Intrauterine fetal demise (nuchal cord accident)

Case contributed by Dennis Odhiambo Agolah
Diagnosis certain

Presentation

Routine surveillance, one previous c-section scar.

Patient Data

Age: 30 years
Gender: Female

Fetal obstetrics assessment demonstrates a non-viable singleton intrauterine pregnancy in flexed breech presentation. A visible nuchal cord (appearing as a single twist), well applied and completely encircling the fetal neck, is evident with a Divot sign (in the sagittal plane) and an O-shaped appearance (on the axial probe orientation) consistent with type -B nuchal chord. There is no obvious Robert sign at the fetal heart, Spalding sign at the fetal head or subcutaneous tissue edema, or related hydrops fetalis changes. The parameters, including liquor amount, placental attachment, and the rest of the fetal anatomy, were unremarkable (save for the minimal casually chanced, unilateral left-sided simple fetal scrotal sac hydrocele seen).

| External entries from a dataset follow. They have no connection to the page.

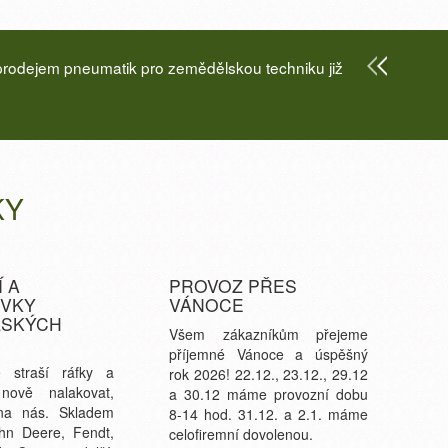
prodejem pneumatik pro zemědělskou techniku již
KY
 A
PROVOZ PŘES
VKY
VÁNOCE
LSKÝCH
Všem zákazníkům přejeme
příjemné Vánoce a úspěšný
 straší ráfky a
rok 2026! 22.12., 23.12., 29.12
nově nalakovat,
a 30.12 máme provozní dobu
na nás. Skladem
8-14 hod. 31.12. a 2.1. máme
hn Deere, Fendt,
celofiremní dovolenou.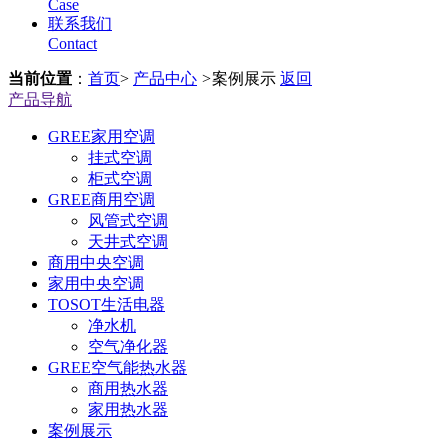
Case
联系我们
Contact
当前位置
：
首页
>
产品中心
>
案例展示
返回
产品导航
GREE家用空调
挂式空调
柜式空调
GREE商用空调
风管式空调
天井式空调
商用中央空调
家用中央空调
TOSOT生活电器
净水机
空气净化器
GREE空气能热水器
商用热水器
家用热水器
案例展示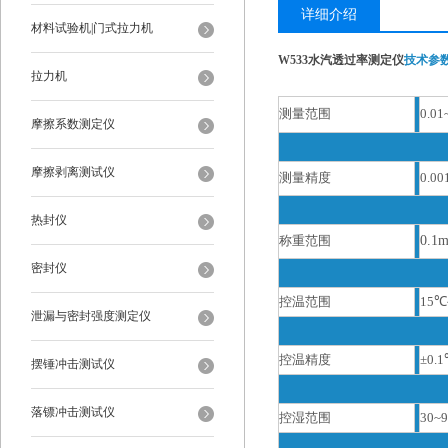
详细介绍
材料试验机|门式拉力机
W533水汽透过率测定仪
技术参
拉力机
测量范围
0.01
摩擦系数测定仪
摩擦剥离测试仪
测量精度
0.00
热封仪
称重范围
0.1
密封仪
控温范围
15
℃
泄漏与密封强度测定仪
控温精度
±0.
摆锤冲击测试仪
落镖冲击测试仪
控湿范围
30~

Post operative- c-section findings

Non-viable singleton fetus in breech presentation. No macerations. No Spalding sign. Tight nuchal cord at the neck (x2) and umbilical cord tightly encircling the fetal wrist. Impression/conclusion: Umbilical cord accident.

Case Discussion

Intrauterine fetal death/demise (IUFD) refers to a situation where the fetus is no longer alive, the cervical ostia remains closed, and the uterus has not yet started to expel its contents 1. The average ultrasound age corresponds to 35 weeks of maturity in this presentation. The cervix is closed, whereas, during real-time scanning, the ornamental wrist cord or the double looped nuchal cord was not chanced (save for only one), initial ultrasound impression of the seen single loop possibly resulting in the fetal demise was clinically confirmed.

Again, maternal uterine arterial evaluation (despite the patient not presenting with pressure issues) was unremarkable with normal waveforms, pulsatility, and resistive indices.